Having recently traveled through Egypt to look at the ancient ruins that can be found all through the land there, two of my favourite examples of conquerors blending in with the people they conquered are the Nubians from Egypt’s southern borders taking over the country, in the process becoming almost more Egyptian than the Egyptians, while still maintaining some of their own traditions, and the Ptolemy’s, the Greek conquerors ending with the famous Cleopatra, who may have seen themselves as essentially Greek but adopted so many of the ancient Egyptian beliefs and practices it is hard for us modern people to see their Greekness; they look much more Egyptian than Greek to us.

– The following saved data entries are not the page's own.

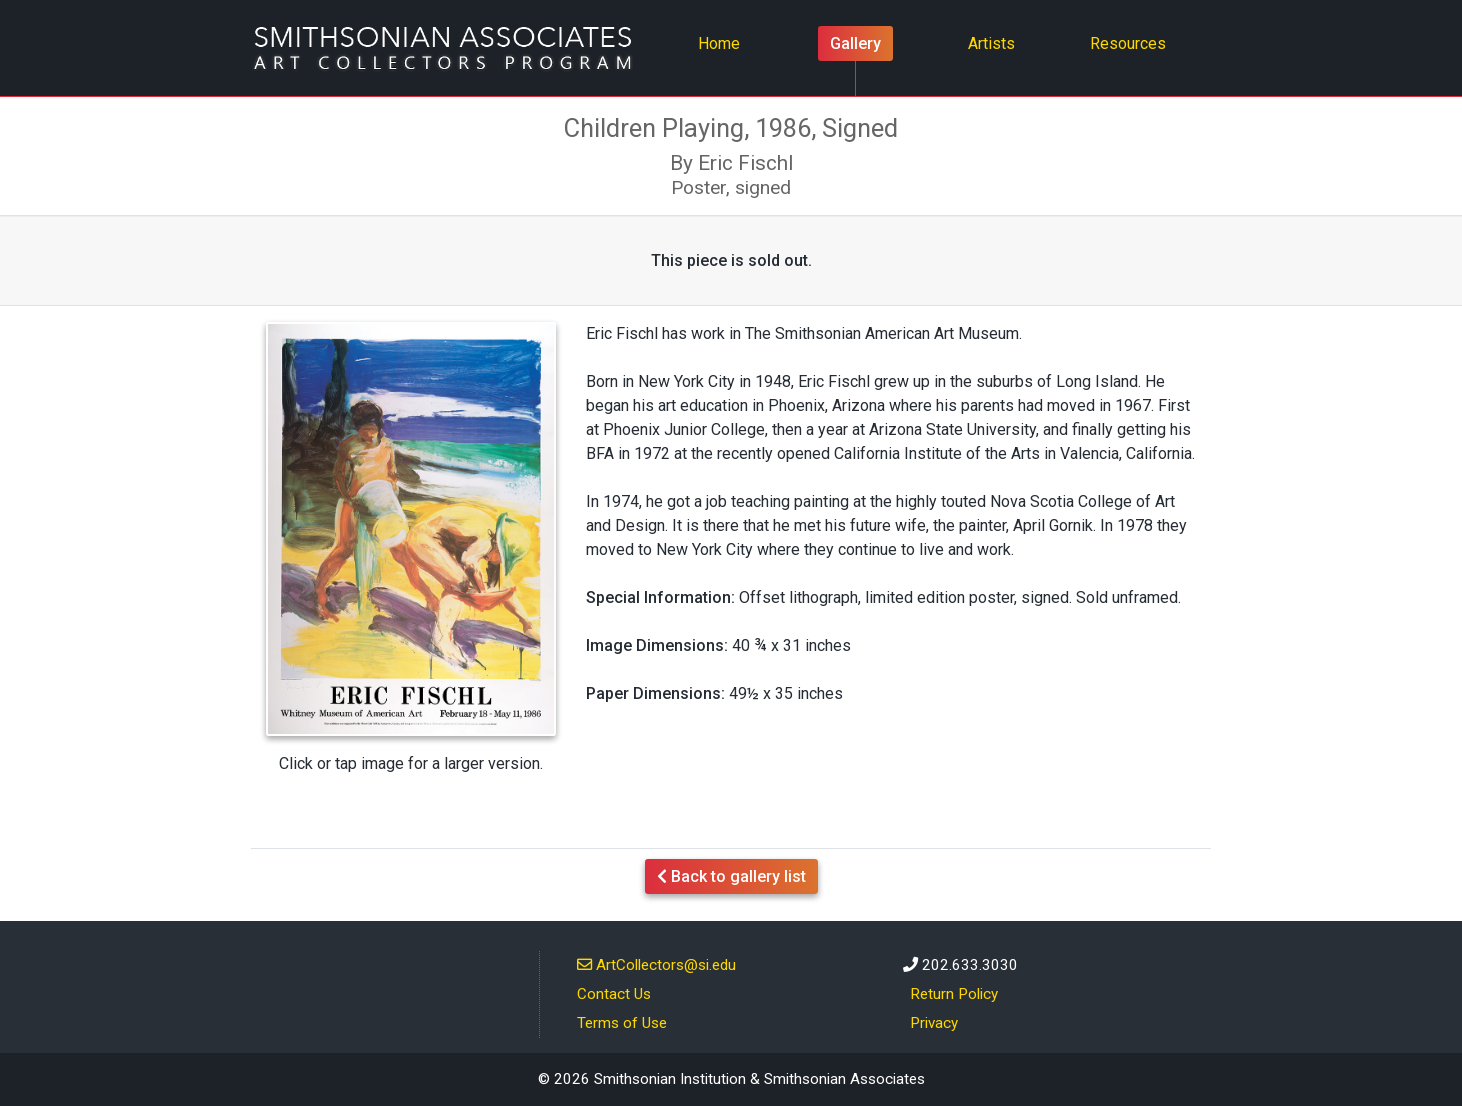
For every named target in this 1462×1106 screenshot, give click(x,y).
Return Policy (954, 994)
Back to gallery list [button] (731, 876)
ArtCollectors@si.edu (656, 964)
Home (725, 42)
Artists (991, 43)
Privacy (934, 1023)
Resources (1128, 43)
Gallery (855, 43)
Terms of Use (622, 1023)
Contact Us (614, 994)
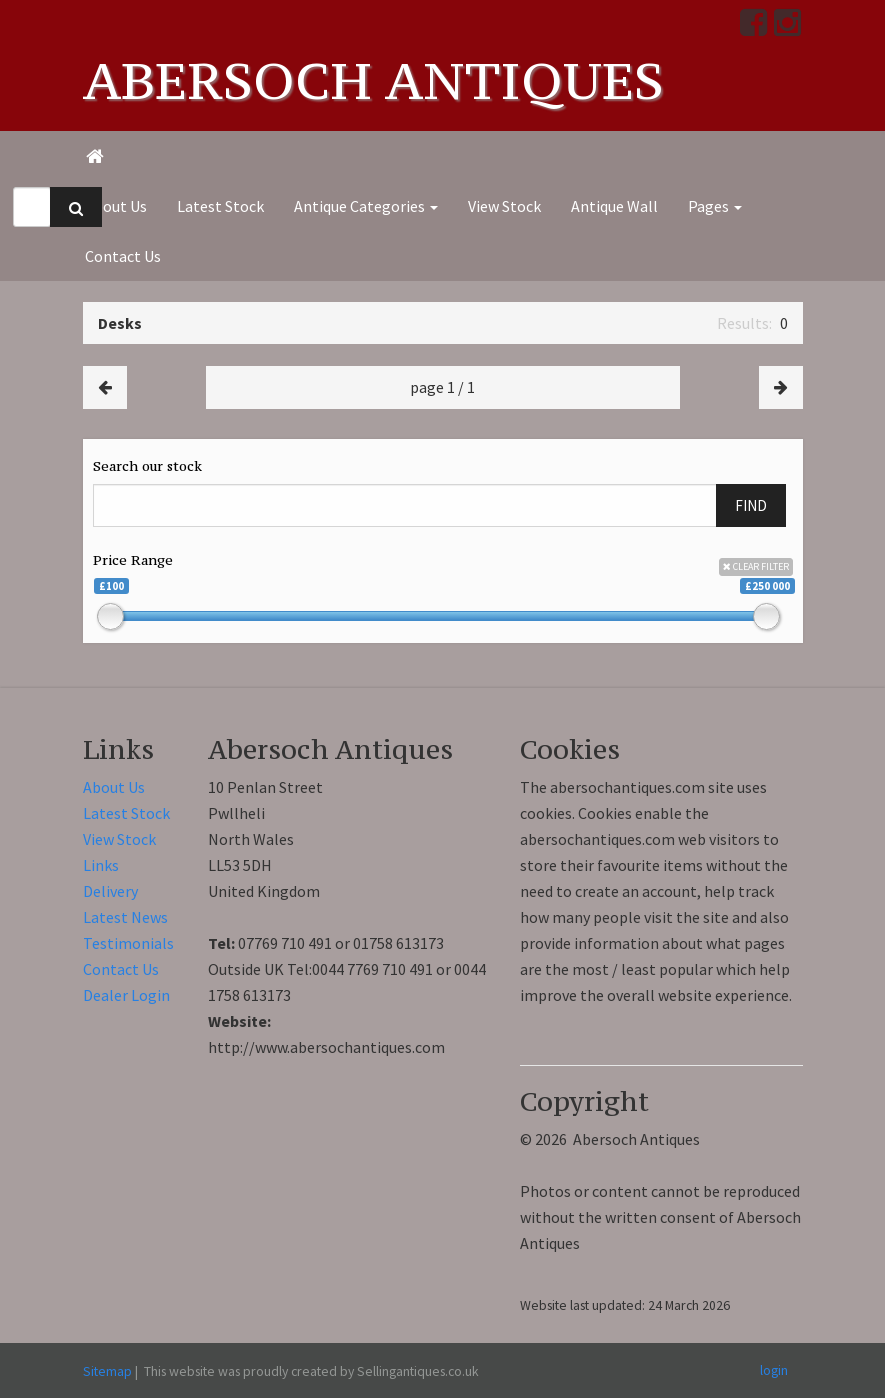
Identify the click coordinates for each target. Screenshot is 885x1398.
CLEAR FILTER (756, 566)
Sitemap (107, 1371)
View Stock (504, 206)
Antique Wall (614, 206)
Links (101, 865)
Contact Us (123, 256)
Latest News (125, 917)
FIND (751, 505)
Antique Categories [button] (366, 206)
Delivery (110, 891)
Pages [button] (715, 206)
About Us (116, 206)
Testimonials (128, 943)
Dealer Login (126, 995)
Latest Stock (220, 206)
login (774, 1370)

How Greek is this Egyptian Temple?
How Greek is this Egyptian Temple?

So, before you argue your cultural heritage is yours, and yours alone, and should be kept safe from those who would appropriate it without having any right to it, consider this: maybe by giving outsiders access to your cultural wisdom you are not diminishing your self or your culture, but spreading it and extending its influence. Maybe, by letting elements of what your people learned over countless centuries infiltrate into the often shallow and short-sighted thought-systems of your oppressors, you are changing them, slowly, imperceptibly but inexorably, until they have become a different people altogether. Maybe this can be your revenge on those who so ruthlessly conquered and cruelly oppressed you: that their own progeny, their children’s children’s grandchildren, become nothing like their ancestors, and would not want to be seen to be like them. Wouldn’t that be the ultimate victory? That they who thought they could conquer and vanquish you through sheer force and violence, are instead conquered and vanquished by your patient and continuous infusion of their culture with the wisdom they so sadly lacked, until they – not you – become nothing but a minor and questionable footnote in our future history?